Slow on the draw
Some of our users were complaining of slow performance on one of our web-based utilities. There are, unfortunately, a number of factors that can affect system performance. I haven’t spent much time learning the best practices for profiling a system to discover the source of bottlenecks, but my hunch was that the problem was in MySQL.
The users in question were having problems with slow
UPDATE statements. I used the status and variables tabs of PHPMyAdmin (PMA) to try and find any possible bottlenecks in MySQL. These tabs are equivalent to the
SHOW STATUS and
SHOW VARIABLES SQL statements respectively. The nice thing about PMA is that it will highlight any values it thinks may be causing a problem.
At first I thought locking might be the source of the slowdown, but after some testing I don’t think that’s the case. In my informal click test (clicking the save button on the form being used over and over) the worst delay I ran into was about five seconds. The delay time being experienced by the users was in the neighborhood of thirty seconds.

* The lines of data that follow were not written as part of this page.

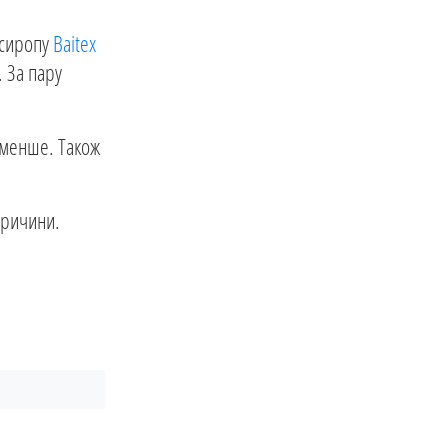
 сиропу
Baitex
. За пару
е менше. Також
 причини.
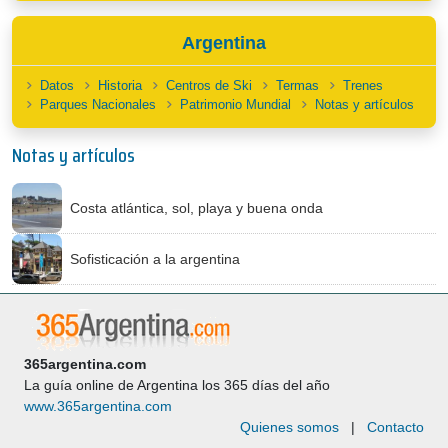
Argentina
Datos
Historia
Centros de Ski
Termas
Trenes
Parques Nacionales
Patrimonio Mundial
Notas y artículos
Notas y artículos
Costa atlántica, sol, playa y buena onda
Sofisticación a la argentina
365argentina.com
La guía online de Argentina los 365 días del año
www.365argentina.com
Quienes somos
|
Contacto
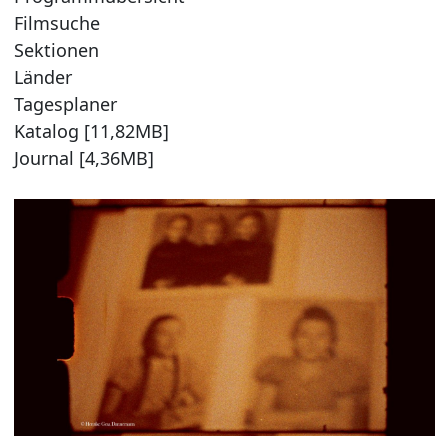
Filmsuche
Sektionen
Länder
Tagesplaner
Katalog [11,82MB]
Journal [4,36MB]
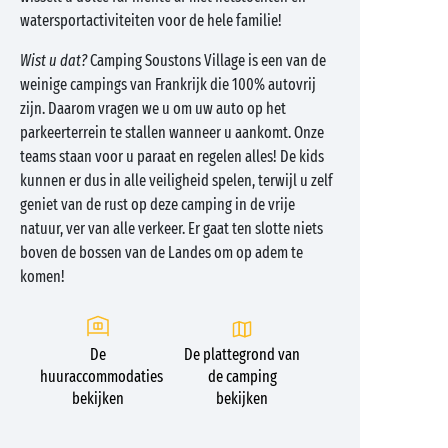
watersportactiviteiten voor de hele familie!
Wist u dat?
Camping Soustons Village is een van de
weinige campings van Frankrijk die 100% autovrij
zijn. Daarom vragen we u om uw auto op het
parkeerterrein te stallen wanneer u aankomt. Onze
teams staan voor u paraat en regelen alles! De kids
kunnen er dus in alle veiligheid spelen, terwijl u zelf
geniet van de rust op deze camping in de vrije
natuur, ver van alle verkeer. Er gaat ten slotte niets
boven de bossen van de Landes om op adem te
komen!
De
De plattegrond van
huuraccommodaties
de camping
bekijken
bekijken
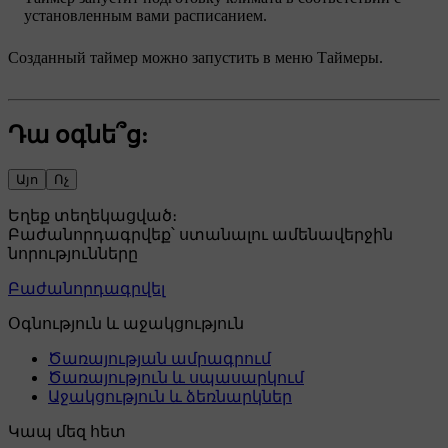
установленным вами расписанием.
Созданный таймер можно запустить в меню
Таймеры
.
Դա օգնե՞ց:
Այո
Ոչ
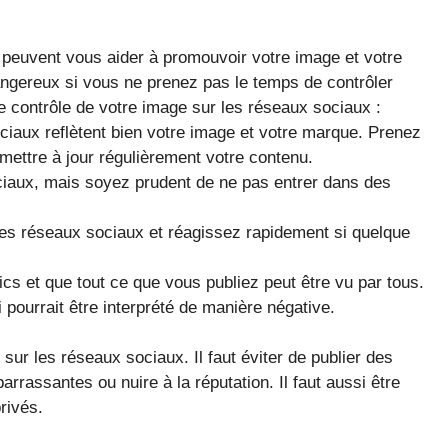
 peuvent vous aider à promouvoir votre image et votre
ngereux si vous ne prenez pas le temps de contrôler
e contrôle de votre image sur les réseaux sociaux :
ciaux reflètent bien votre image et votre marque. Prenez
 mettre à jour régulièrement votre contenu.
ciaux, mais soyez prudent de ne pas entrer dans des
 les réseaux sociaux et réagissez rapidement si quelque
cs et que tout ce que vous publiez peut être vu par tous.
pourrait être interprété de manière négative.
 sur les réseaux sociaux. Il faut éviter de publier des
rrassantes ou nuire à la réputation. Il faut aussi être
rivés.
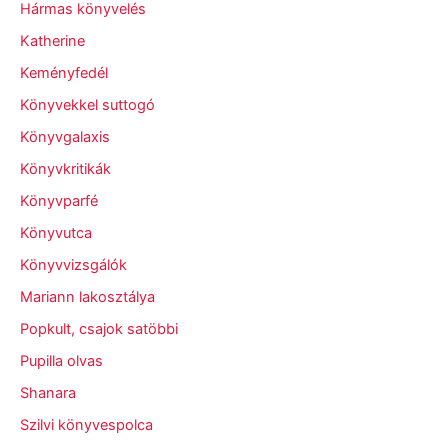
Hármas könyvelés
Katherine
Keményfedél
Könyvekkel suttogó
Könyvgalaxis
Könyvkritikák
Könyvparfé
Könyvutca
Könyvvizsgálók
Mariann lakosztálya
Popkult, csajok satöbbi
Pupilla olvas
Shanara
Szilvi könyvespolca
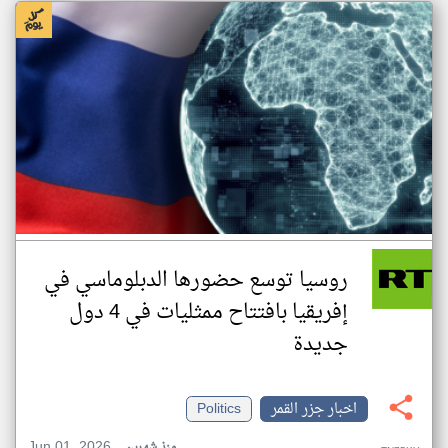
روسيا توسع حضورها الدبلوماسي في
إفريقيا بافتتاح ممثليات في 4 دول
جديدة
اخبار جزر القمر
Politics
Jun 01, 2026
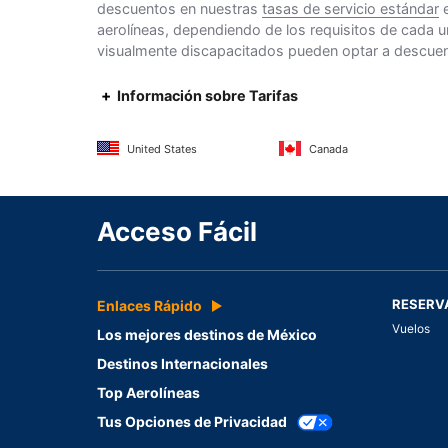
descuentos en nuestras
tasas de servicio estándar
e
aerolíneas, dependiendo de los requisitos de cada u
visualmente discapacitados pueden optar a descuento
Información sobre Tarifas
United States
Canada
Acceso Fácil
RESERV
Enlaces Rápido
Vuelos
Los mejores destinos de México
Destinos Internacionales
Top Aerolíneas
Tus Opciones de Privacidad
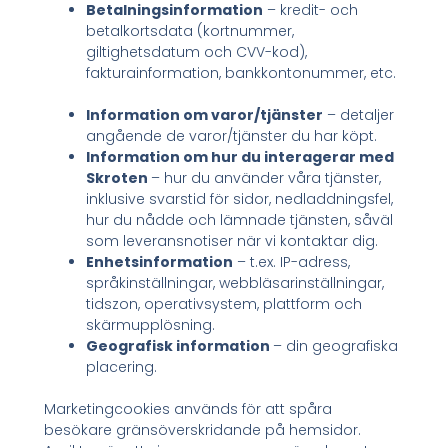
Betalningsinformation
– kredit- och
betalkortsdata (kortnummer,
giltighetsdatum och CVV-kod),
fakturainformation, bankkontonummer, etc.
Information om varor/tjänster
– detaljer
angående de varor/tjänster du har köpt.
Information om hur du interagerar med
Skroten
– hur du använder våra tjänster,
inklusive svarstid för sidor, nedladdningsfel,
hur du nådde och lämnade tjänsten, såväl
som leveransnotiser när vi kontaktar dig.
Enhetsinformation
– t.ex. IP-adress,
språkinställningar, webbläsarinställningar,
tidszon, operativsystem, plattform och
skärmupplösning.
Geografisk information
– din geografiska
placering.
Marketingcookies används för att spåra
besökare gränsöverskridande på hemsidor.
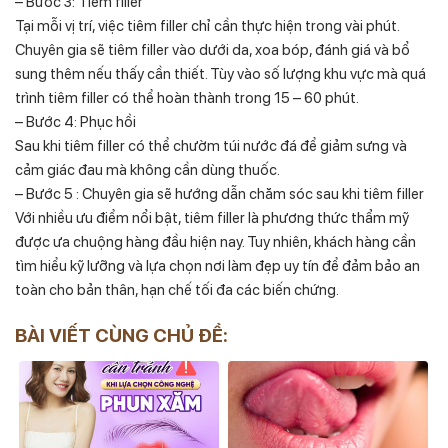
– Bước 3: Tiêm filler
Tại mỗi vị trí, việc tiêm filler chỉ cần thực hiện trong vài phút.
Chuyên gia sẽ tiêm filler vào dưới da, xoa bóp, đánh giá và bổ
sung thêm nếu thấy cần thiết. Tùy vào số lượng khu vực mà quá
trình tiêm filler có thể hoàn thành trong 15 – 60 phút.
– Bước 4: Phục hồi
Sau khi tiêm filler có thể chườm túi nước đá để giảm sưng và
cảm giác đau mà không cần dùng thuốc.
– Bước 5 : Chuyên gia sẽ hướng dẫn chăm sóc sau khi tiêm filler
Với nhiều ưu điểm nổi bật, tiêm filler là phương thức thẩm mỹ
được ưa chuộng hàng đầu hiện nay. Tuy nhiên, khách hàng cần
tìm hiểu kỹ lưỡng và lựa chọn nơi làm đẹp uy tín để đảm bảo an
toàn cho bản thân, hạn chế tối đa các biến chứng.
BÀI VIẾT CÙNG CHỦ ĐỀ:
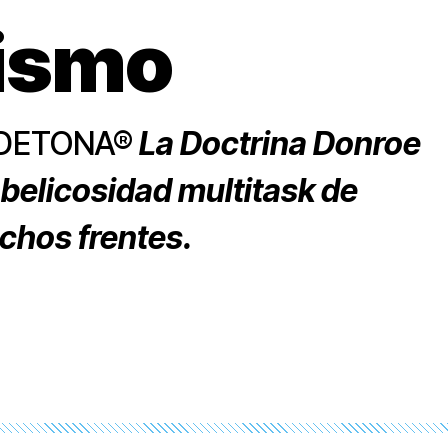
ismo
n DETONA®
La Doctrina Donroe
 belicosidad multitask de
chos frentes.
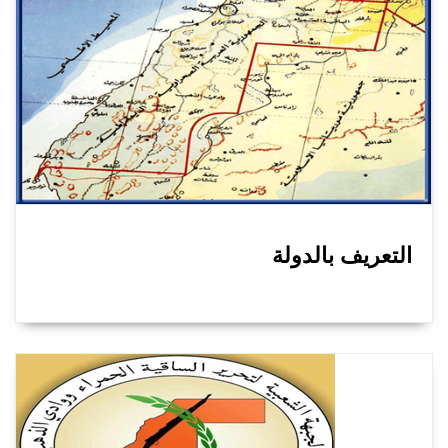
التعريف بالدولة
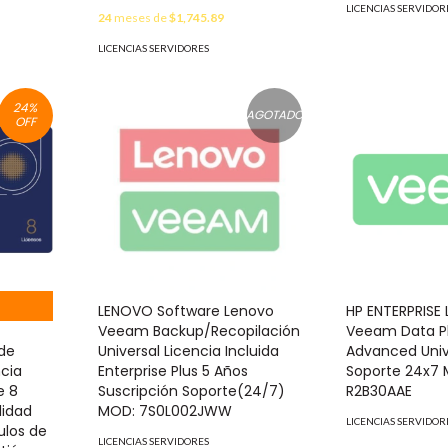
LICENCIAS SERVIDOR
24
meses de
$1,745.89
LICENCIAS SERVIDORES
24
%
AGOTADO
OFF
LENOVO Software Lenovo
HP ENTERPRISE 
Veeam Backup/Recopilación
Veeam Data P
de
Universal Licencia Incluida
Advanced Univ
ncia
Enterprise Plus 5 Años
Soporte 24x7
e 8
Suscripción Soporte(24/7)
R2B30AAE
lidad
MOD: 7S0L002JWW
LICENCIAS SERVIDOR
ulos de
LICENCIAS SERVIDORES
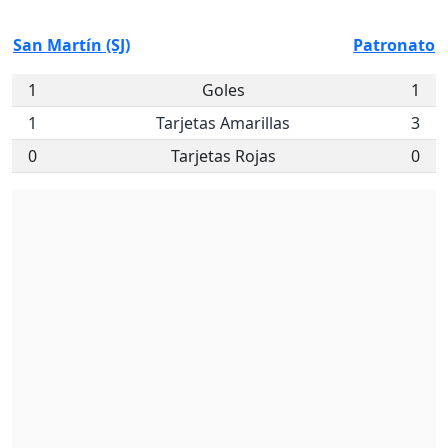
San Martín (SJ)
Patronato
1
Goles
1
1
Tarjetas Amarillas
3
0
Tarjetas Rojas
0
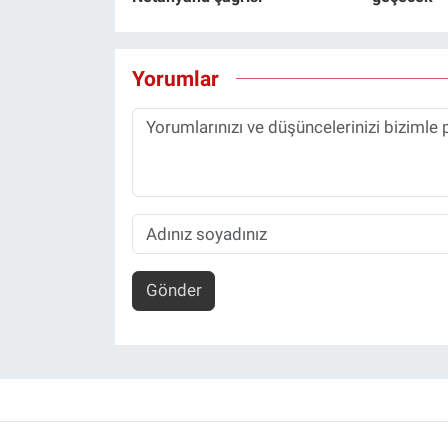
Yorumlar
Gönder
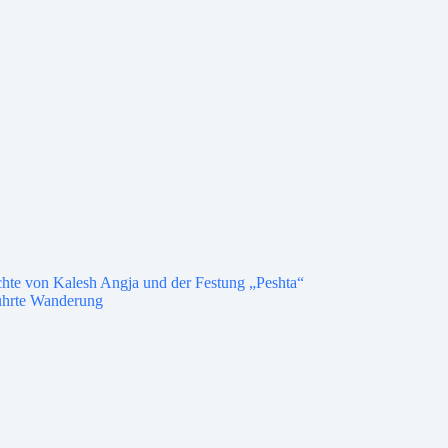
hte von Kalesh Angja und der Festung „Peshta“
ührte Wanderung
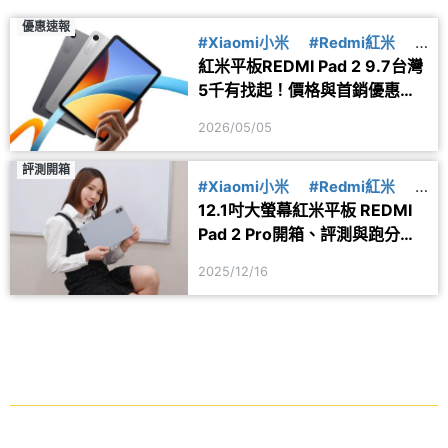
優惠速報
#Xiaomi小米
#Redmi紅米
#
紅米平板REDMI Pad 2 9.7台灣
上市
5千有找起！價格與首銷優惠一
次看
2026/05/05
評測開箱
#Xiaomi小米
#Redmi紅米
#
12.1吋大螢幕紅米平板 REDMI
紅米平板
Pad 2 Pro開箱、評測與跑分一
次看
2025/12/16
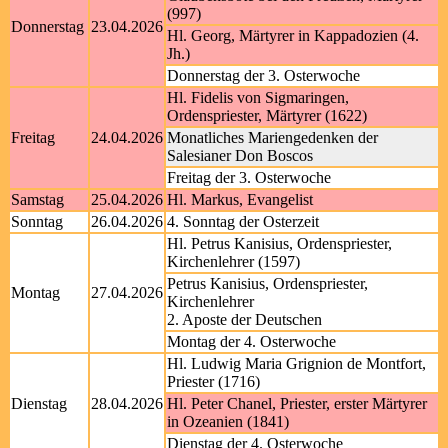
(997)
Donnerstag
23.04.2026
Hl. Georg, Märtyrer in Kappadozien (4.
Jh.)
Donnerstag der 3. Osterwoche
Hl. Fidelis von Sigmaringen,
Ordenspriester, Märtyrer (1622)
Freitag
24.04.2026
Monatliches Mariengedenken der
Salesianer Don Boscos
Freitag der 3. Osterwoche
Samstag
25.04.2026
Hl. Markus, Evangelist
Sonntag
26.04.2026
4. Sonntag der Osterzeit
Hl. Petrus Kanisius, Ordenspriester,
Kirchenlehrer (1597)
Petrus Kanisius, Ordenspriester,
Montag
27.04.2026
Kirchenlehrer
2. Aposte der Deutschen
Montag der 4. Osterwoche
Hl. Ludwig Maria Grignion de Montfort,
Priester (1716)
Dienstag
28.04.2026
Hl. Peter Chanel, Priester, erster Märtyrer
in Ozeanien (1841)
Dienstag der 4. Osterwoche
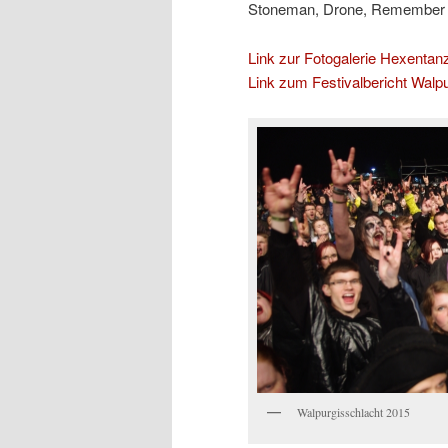
Stoneman, Drone, Remember T
Link zur Fotogalerie Hexentan
Link zum Festivalbericht Walp
Walpurgisschlacht 2015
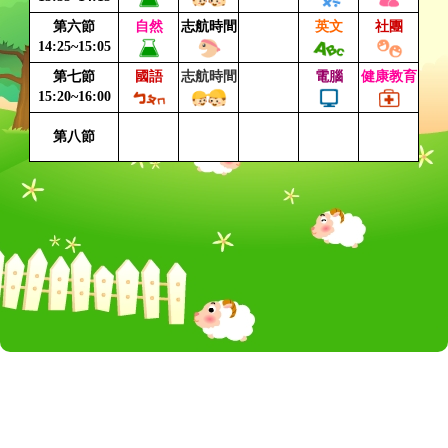
第六節
自然
志航時間
英文
社團
14:25~15:05
第七節
國語
志航時間
電腦
健康教育
15:20~16:00
第八節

When I thought about the delay more I remembered a similar problem I’ve experienced myself when logging in to one of the utilities. The log in could easily take up to 30 seconds at times. It took a while to nail down the possible culprit, but I believe it may be the MySQL table cache. These are the tables MySQL has accessed that it stores in memory in order to speed up future access. After a bit more testing I’ve come to the conclusion that a significant slow-down may be occurring while as MySQL removes one table from the cache and loads another one. By upping the value of the
table_cache parameter in my.cnf I believe that the delay caused by this operation should be avoided.
I upped the
table_cache from 64 to 80. I thought about doubling the value to have a bit of a safety net, but the drawback would be higher RAM usage. I’ll have to watch the
opened_tables status variable and see if the new cache value is sufficient.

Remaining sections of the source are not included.